Question

What is the solubility of m(oh)2 in a 0.202 m solution of m(no3)2? ksp 4.45*10^-12?

Answer 1

To find the solubility of M(OH)2 in a 0.202 M solution of M(NO3)2, we can use the solubility product constant (Ksp).
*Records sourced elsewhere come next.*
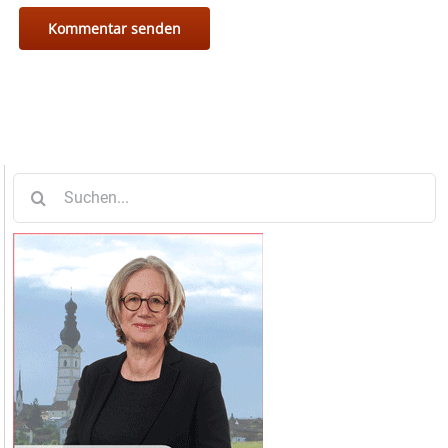
Suche
nach:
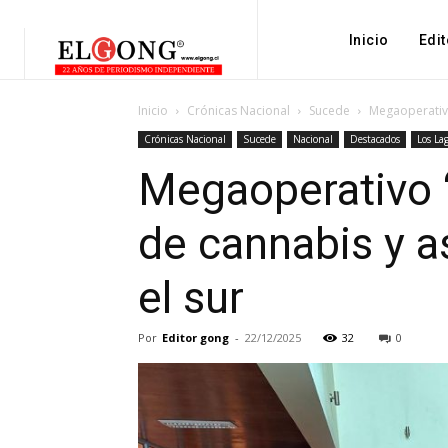
Inicio
Edit
Inicio
Crónicas Nacional
Sucede
Megaoperativo
Crónicas Nacional
Sucede
Nacional
Destacados
Los La
Megaoperativo “
de cannabis y as
el sur
Por
Editor gong
-
22/12/2025
32
0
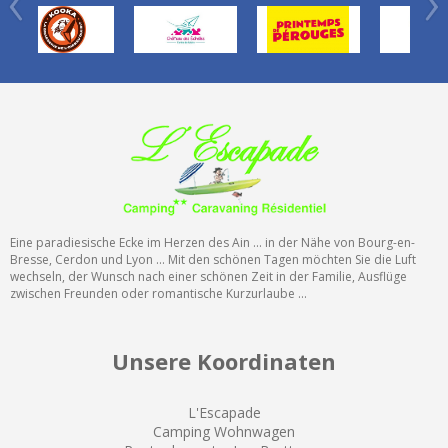
Eine paradiesische Ecke im Herzen des Ain ... in der Nähe von Bourg-en-
Bresse, Cerdon und Lyon ... Mit den schönen Tagen möchten Sie die Luft
wechseln, der Wunsch nach einer schönen Zeit in der Familie, Ausflüge
zwischen Freunden oder romantische Kurzurlaube ...
Unsere Koordinaten
L'Escapade
Camping
Wohnwagen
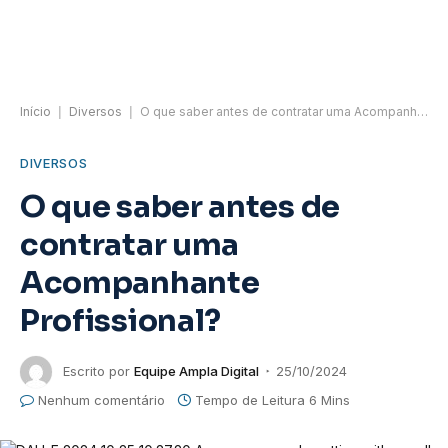
Início
|
Diversos
|
O que saber antes de contratar uma Acompanhante Profissional?
DIVERSOS
O que saber antes de
contratar uma
Acompanhante
Profissional?
Escrito por
Equipe Ampla Digital
25/10/2024
Nenhum comentário
Tempo de Leitura 6 Mins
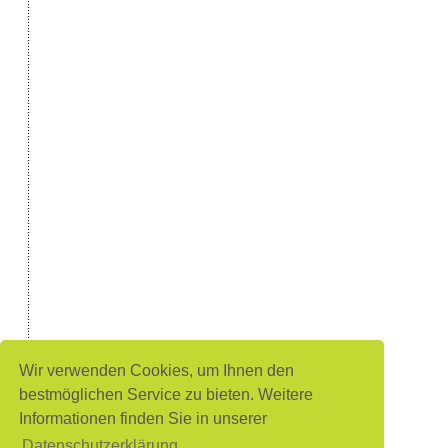
Wir verwenden Cookies, um Ihnen den
bestmöglichen Service zu bieten. Weitere
Informationen finden Sie in unserer
Datenschutzerklärung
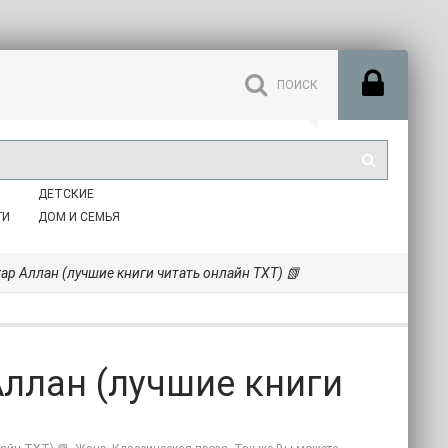
ДЕТСКИЕ
ГИ
ДОМ И СЕМЬЯ
гар Аллан (лучшие книги читать онлайн TXT) 📗
Аллан (лучшие книги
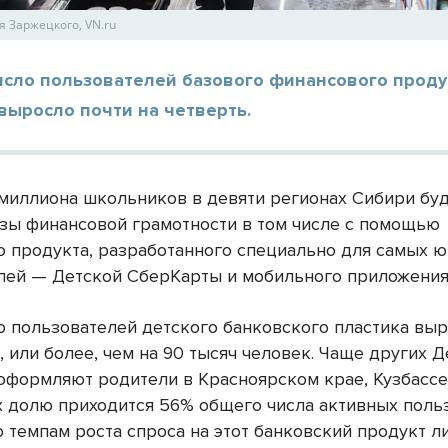
я Заржецкого, VN.ru
число пользователей базового финансового проду
выросло почти на четверть.
миллиона школьников в девяти регионах Сибири бу
азы финансовой грамотности в том числе с помощью
о продукта, разработанного специально для самых 
лей — Детской СберКарты и мобильного приложения 
ло пользователей детского банковского пластика вы
, или более, чем на 90
тысяч человек. Чаще других 
оформляют родители в Красноярском крае, Кузбассе
их долю приходится 56% общего числа активных поль
о темпам роста спроса на этот банковский продукт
From the balanced equation, we can determine that the concentration of M²+ ions in the solution is 0.202 M. By calculating the concentration of OH- ions and using the given Ksp value, we can determine that the molar solubility of M(OH)2 is approximately 7.37 x 10^-14 M.

Step-by-step explanation:

To find the solubility of M(OH)2 in a 0.202 M solution of M(NO3)2, we need to use the solubility product constant (Ksp).

The balanced equation for the dissociation of M(NO3)2 is:

M(NO3)2 → M²+ + 2NO3-

From the equation, we can see that 1 mole of M(NO3)2 yields 1 mole of M²+ ions, so the concentration of M²+ ions in the solution is also 0.202 M.

The Ksp expression for M(OH)2 is:

Ksp = [M²+][OH-]²

Since the stoichiometric coefficient for OH- is 2 in the balanced equation, the concentration of OH- ions will be twice that of M²+ ions.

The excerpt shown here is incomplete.